Material shown Start Marker

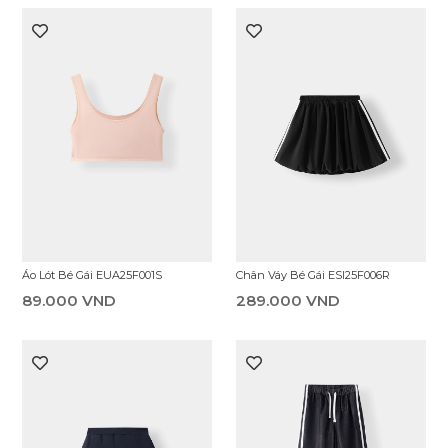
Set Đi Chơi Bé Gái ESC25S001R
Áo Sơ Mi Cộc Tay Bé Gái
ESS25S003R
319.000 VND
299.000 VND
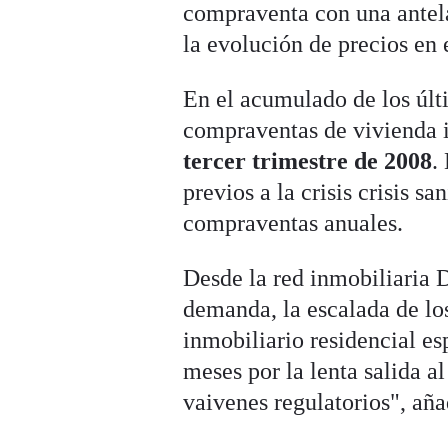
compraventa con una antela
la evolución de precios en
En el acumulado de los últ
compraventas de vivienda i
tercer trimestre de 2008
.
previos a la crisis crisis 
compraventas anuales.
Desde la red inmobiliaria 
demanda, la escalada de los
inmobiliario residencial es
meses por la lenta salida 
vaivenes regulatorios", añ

Material shown End Marker

_Activity_
The copy must reproduce every entry exactly while excluding all pictures.

_Task response_
Set Đi Chơi Bé Gái ESC25S001R
Áo Sơ Mi Cộc Tay Bé Gái
ESS25S003R
319.000 VND
299.000 VND
compraventa con una antela
la evolución de precios en
En el acumulado de los últ
compraventas de vivienda i
tercer trimestre de 2008
.
previos a la crisis crisis 
compraventas anuales.
Desde la red inmobiliaria 
demanda, la escalada de los
inmobiliario residencial es
meses por la lenta salida 
vaivenes regulatorios", añ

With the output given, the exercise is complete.